8.Preservation of Company Confidential Information: As a condition for receipt of this PSU award, and in consideration of the compensation and benefits provided pursuant to this PSU award, the sufficiency of which is hereby acknowledged, acceptance of this PSU award is agreement by the participant that the participant will not (without first obtaining the prior written consent in each instance from the Company) during the term of the participant’s employment and thereafter, disclose, make commercial or other use of, give or sell to any person, firm or corporation (other than agents or representatives of the Company in furtherance of the participant’s duties), any information received directly or indirectly from the Company or acquired or developed in the course of the participant’s employment, including, by way of example only, trade secrets (including
organizational charts, employee information such as credentials, skill sets, salaries and background information), ideas, inventions, methods, designs, formulas, systems, improvements, prices, discounts, business affairs, products, product specifications, manufacturing processes, data and know-how and technical information of any kind whatsoever unless such information has been publicly disclosed by authorized officials of the Company.
9.Change in Control: Notwithstanding the above, in the event of a Change in Control before the end of the Performance Period, all Performance Stock Units subject to this award will fully vest immediately as of the Change in Control, will be considered fully earned and will be payable in full, with all applicable Performance Goals deemed achieved at the greater of (A) the applicable target level and (B) the level of achievement of the Performance Goals for the Award as determined by the Committee no later than the date of the Change in Control, taking into account performance through the latest date preceding the Change in Control as to which performance can, as a practical matter, be determined (but not later than the end of the applicable Performance Period), as promptly as practicable following the Change in Control if the awards have not been assumed or replaced by a Substitute Award, as defined below.
An award will qualify as a Substitute Award (“Substitute Award”) if it is assumed by a successor corporation, affiliate thereof, person or other entity, or replaced with awards that, solely in the discretionary judgment of the Committee, preserves the existing value of the outstanding Performance Stock Units at the time of the Change in Control and provide vesting, payout terms, performance goals and performance period, as applicable, that are at least as favorable to participants as vesting, payout terms, performance goals and performance period applicable to the Performance Stock Units (including the terms and conditions that would apply in the event of a subsequent Change in Control).
If and to the extent that Performance Stock Units are assumed by the successor corporation (or affiliate, person or other entity thereto) or are replaced with Substitute Awards, then all such Substitute Awards shall remain outstanding and be governed by their respective terms and the provisions of the applicable plan.
If the Performance Stock Units are assumed or replaced with a Substitute Award and the participant’s employment with the Company is thereafter terminated (i) by the Company or successor, as the case may be, for any reason other than Cause; or (ii) the participant is eligible to participate in the Kellogg Company Change in Control Severance Policy for Key Executives, or any other severance plan or policy adopted by the Company and in effect as of the date of the Change in Control, for Good Reason (as and to the extent defined in such plan or policy), in each case, within the two-year period commencing on the date of the Change in Control, then all Substitute Awards held by the participant will fully vest immediately as of the date of the participant’s termination and will be considered fully earned and will be payable at target promptly as practicable following the termination of employment.
10.Spin-Off Treatment (2023-2025 PSUs): Notwithstanding the terms herein, in the event that Kellogg Company completes the spin-off of its North American cereal business (“Cereal Co.”) (the “Spin-Off”) before the end of the Performance Period, any of the following actions will be taken with respect to the Performance Stock Units:
(a) Adjustment to Performance Stock Units.

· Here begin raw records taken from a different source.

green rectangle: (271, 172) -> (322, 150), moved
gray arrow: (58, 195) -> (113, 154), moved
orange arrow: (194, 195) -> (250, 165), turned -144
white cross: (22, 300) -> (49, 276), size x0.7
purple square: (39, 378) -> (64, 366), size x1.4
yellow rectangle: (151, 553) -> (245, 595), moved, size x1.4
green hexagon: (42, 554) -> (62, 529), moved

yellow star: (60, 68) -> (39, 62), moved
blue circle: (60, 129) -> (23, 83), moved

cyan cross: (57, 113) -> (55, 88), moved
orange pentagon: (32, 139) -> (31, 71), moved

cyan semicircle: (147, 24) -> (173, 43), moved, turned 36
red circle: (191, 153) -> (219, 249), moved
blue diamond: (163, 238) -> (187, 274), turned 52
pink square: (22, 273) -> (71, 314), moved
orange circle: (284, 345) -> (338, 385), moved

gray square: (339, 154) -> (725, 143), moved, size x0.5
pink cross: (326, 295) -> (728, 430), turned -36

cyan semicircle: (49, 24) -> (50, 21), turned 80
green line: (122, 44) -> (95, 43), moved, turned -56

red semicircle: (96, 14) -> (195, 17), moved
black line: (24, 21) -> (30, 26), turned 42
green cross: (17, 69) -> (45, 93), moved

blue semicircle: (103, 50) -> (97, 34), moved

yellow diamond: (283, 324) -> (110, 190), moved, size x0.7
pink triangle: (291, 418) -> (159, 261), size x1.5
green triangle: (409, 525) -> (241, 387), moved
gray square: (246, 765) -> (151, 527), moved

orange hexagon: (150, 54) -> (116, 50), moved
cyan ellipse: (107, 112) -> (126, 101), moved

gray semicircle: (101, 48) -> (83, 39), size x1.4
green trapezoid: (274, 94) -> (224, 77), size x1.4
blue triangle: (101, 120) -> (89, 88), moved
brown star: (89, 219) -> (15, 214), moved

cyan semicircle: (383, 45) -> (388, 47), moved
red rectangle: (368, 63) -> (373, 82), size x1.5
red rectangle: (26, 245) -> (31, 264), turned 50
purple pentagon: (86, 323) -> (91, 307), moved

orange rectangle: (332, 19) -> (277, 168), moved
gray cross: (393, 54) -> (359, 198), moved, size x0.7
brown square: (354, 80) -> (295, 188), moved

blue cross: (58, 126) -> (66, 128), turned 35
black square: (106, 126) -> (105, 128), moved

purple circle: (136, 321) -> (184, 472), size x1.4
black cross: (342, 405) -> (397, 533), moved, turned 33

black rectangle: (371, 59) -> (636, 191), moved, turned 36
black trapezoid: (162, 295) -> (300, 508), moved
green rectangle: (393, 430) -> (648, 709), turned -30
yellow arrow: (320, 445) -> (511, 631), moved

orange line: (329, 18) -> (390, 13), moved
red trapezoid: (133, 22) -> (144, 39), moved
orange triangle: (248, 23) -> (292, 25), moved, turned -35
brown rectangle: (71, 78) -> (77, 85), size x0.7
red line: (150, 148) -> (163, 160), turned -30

The Performance Stock Units will either (i) continue to apply to shares of Kellogg Company Common Stock or (ii) be converted to apply to shares of Cereal Co. common stock, in either case with adjustments to the number of shares covered by the Performance Stock Units being determined in a manner intended to preserve the value of the shares subject to this PSU award before and after the Spin-Off.
(b) Adjustment to the Performance Period. The Performance Period will either (i) be terminated as of the Spin-Off or (ii) will continue to apply after the Spin-Off. If the Performance Period is terminated, performance will be measured as of the Spin-Off and a number (which could be zero, depending on actual performance) of Performance Stock Units will be deemed to have met the performance goals as of such date (the “Earned PSUs”). Any Earned PSUs will vest based on the participant’s continued employment with Kellogg Company or Cereal Co. (as applicable) through the original Vesting Date. If the Performance Period continues after the Spin-Off, adjustments will be made to the performance goals to reflect the Spin-Off.
(c) Adjustments to Reflect Employer. In connection with the Spin-Off, modifications or amendments to the Performance Stock Units granted hereunder may be made to reflect the participant’s continued employer after the Spin-Off and the actions described above. For example, if the participant were to be employed by Cereal Co. after the Spin-Off, modifications to this PSU award will be made to reflect that the vesting of the Performance Stock Units is contingent upon the participant’s continued employment by Cereal Co.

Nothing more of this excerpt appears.